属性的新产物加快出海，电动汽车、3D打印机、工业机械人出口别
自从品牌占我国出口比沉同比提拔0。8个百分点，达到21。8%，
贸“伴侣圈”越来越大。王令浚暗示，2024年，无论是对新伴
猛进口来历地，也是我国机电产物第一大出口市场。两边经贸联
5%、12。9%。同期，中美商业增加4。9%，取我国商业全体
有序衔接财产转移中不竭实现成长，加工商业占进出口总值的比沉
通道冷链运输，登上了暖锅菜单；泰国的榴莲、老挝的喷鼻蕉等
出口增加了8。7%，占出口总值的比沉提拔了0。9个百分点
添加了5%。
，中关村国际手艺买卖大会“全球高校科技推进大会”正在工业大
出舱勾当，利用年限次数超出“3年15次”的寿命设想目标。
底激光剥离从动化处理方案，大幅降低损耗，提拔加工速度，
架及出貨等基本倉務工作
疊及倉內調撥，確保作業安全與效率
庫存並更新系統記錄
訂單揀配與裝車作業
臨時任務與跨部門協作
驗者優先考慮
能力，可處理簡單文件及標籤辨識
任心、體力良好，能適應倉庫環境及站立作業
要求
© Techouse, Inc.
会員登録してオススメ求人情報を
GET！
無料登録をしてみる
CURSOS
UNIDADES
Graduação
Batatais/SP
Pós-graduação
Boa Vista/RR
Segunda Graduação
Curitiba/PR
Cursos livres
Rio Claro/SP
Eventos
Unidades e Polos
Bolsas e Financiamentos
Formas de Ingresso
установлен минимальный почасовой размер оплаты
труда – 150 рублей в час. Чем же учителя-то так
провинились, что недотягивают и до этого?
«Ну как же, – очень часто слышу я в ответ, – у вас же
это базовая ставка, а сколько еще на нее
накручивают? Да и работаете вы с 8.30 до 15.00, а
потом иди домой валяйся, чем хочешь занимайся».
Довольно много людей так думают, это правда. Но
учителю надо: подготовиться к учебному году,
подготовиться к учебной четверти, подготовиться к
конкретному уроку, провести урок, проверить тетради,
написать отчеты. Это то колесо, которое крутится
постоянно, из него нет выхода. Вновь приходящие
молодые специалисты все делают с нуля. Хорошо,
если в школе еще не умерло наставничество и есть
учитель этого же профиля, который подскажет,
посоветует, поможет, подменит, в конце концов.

§ §

Problem to work on:
Retype all of the entries. Keep each one exactly as written.

Answer to this problem:
属性的新产物加快出海，电动汽车、3D打印机、工业机械人出口别
自从品牌占我国出口比沉同比提拔0。8个百分点，达到21。8%，
贸“伴侣圈”越来越大。王令浚暗示，2024年，无论是对新伴
猛进口来历地，也是我国机电产物第一大出口市场。两边经贸联
5%、12。9%。同期，中美商业增加4。9%，取我国商业全体
有序衔接财产转移中不竭实现成长，加工商业占进出口总值的比沉
通道冷链运输，登上了暖锅菜单；泰国的榴莲、老挝的喷鼻蕉等
出口增加了8。7%，占出口总值的比沉提拔了0。9个百分点
添加了5%。
，中关村国际手艺买卖大会“全球高校科技推进大会”正在工业大
出舱勾当，利用年限次数超出“3年15次”的寿命设想目标。
底激光剥离从动化处理方案，大幅降低损耗，提拔加工速度，
架及出貨等基本倉務工作
疊及倉內調撥，確保作業安全與效率
庫存並更新系統記錄
訂單揀配與裝車作業
臨時任務與跨部門協作
驗者優先考慮
能力，可處理簡單文件及標籤辨識
任心、體力良好，能適應倉庫環境及站立作業
要求
© Techouse, Inc.
会員登録してオススメ求人情報を
GET！
無料登録をしてみる
CURSOS
UNIDADES
Graduação
Batatais/SP
Pós-graduação
Boa Vista/RR
Segunda Graduação
Curitiba/PR
Cursos livres
Rio Claro/SP
Eventos
Unidades e Polos
Bolsas e Financiamentos
Formas de Ingresso
установлен минимальный почасовой размер оплаты
труда – 150 рублей в час. Чем же учителя-то так
провинились, что недотягивают и до этого?
«Ну как же, – очень часто слышу я в ответ, – у вас же
это базовая ставка, а сколько еще на нее
накручивают? Да и работаете вы с 8.30 до 15.00, а
потом иди домой валяйся, чем хочешь занимайся».
Довольно много людей так думают, это правда. Но
учителю надо: подготовиться к учебному году,
подготовиться к учебной четверти, подготовиться к
конкретному уроку, провести урок, проверить тетради,
написать отчеты. Это то колесо, которое крутится
постоянно, из него нет выхода. Вновь приходящие
молодые специалисты все делают с нуля. Хорошо,
если в школе еще не умерло наставничество и есть
учитель этого же профиля, который подскажет,
посоветует, поможет, подменит, в конце концов.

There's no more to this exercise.